■ **TASK DETAILS**
Every line in the data below that holds "restaurant" should be found and copied.

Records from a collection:
▼▼▼

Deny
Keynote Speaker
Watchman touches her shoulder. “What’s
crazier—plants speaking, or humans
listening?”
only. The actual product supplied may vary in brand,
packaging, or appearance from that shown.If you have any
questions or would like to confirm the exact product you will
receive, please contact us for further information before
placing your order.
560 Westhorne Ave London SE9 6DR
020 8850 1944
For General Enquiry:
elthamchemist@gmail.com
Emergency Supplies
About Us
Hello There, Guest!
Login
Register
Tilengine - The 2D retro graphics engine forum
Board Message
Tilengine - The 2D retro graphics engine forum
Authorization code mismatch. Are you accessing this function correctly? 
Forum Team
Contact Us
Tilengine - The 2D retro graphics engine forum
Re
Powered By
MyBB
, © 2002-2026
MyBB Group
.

▲▲▲
▼▼▼

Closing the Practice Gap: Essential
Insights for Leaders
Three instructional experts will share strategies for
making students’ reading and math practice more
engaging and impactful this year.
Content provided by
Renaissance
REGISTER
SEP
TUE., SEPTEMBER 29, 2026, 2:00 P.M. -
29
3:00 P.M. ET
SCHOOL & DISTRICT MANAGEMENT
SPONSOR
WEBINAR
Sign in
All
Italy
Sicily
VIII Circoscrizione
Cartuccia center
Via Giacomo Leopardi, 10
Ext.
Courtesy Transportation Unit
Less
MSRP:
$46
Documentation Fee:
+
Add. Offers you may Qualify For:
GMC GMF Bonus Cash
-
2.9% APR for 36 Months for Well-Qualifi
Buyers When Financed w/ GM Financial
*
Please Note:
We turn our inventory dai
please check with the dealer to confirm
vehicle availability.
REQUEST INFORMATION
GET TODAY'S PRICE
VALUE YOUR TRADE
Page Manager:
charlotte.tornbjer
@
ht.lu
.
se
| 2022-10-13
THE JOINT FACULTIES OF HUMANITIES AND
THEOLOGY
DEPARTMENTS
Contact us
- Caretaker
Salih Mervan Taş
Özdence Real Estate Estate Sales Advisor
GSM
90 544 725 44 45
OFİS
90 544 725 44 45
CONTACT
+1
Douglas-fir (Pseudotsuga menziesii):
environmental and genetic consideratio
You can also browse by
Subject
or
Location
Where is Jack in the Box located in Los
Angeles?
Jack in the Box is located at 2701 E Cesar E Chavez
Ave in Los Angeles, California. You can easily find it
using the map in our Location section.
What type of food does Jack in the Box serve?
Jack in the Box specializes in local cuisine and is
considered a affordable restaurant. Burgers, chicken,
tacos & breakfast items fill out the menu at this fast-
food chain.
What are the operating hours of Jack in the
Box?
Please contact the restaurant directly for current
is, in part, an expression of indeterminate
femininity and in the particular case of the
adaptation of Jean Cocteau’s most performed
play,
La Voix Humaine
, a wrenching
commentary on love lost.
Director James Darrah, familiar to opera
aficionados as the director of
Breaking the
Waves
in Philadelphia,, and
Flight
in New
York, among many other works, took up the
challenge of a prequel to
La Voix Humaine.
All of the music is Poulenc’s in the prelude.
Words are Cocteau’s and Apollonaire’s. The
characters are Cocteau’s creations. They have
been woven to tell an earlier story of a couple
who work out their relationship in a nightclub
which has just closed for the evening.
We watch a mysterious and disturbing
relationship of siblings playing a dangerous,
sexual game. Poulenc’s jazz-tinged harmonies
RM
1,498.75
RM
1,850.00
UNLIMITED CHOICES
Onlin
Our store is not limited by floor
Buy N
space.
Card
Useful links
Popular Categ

▲▲▲

■ **ANSWER SPACE**
considered a affordable restaurant. Burgers, chicken,
Please contact the restaurant directly for current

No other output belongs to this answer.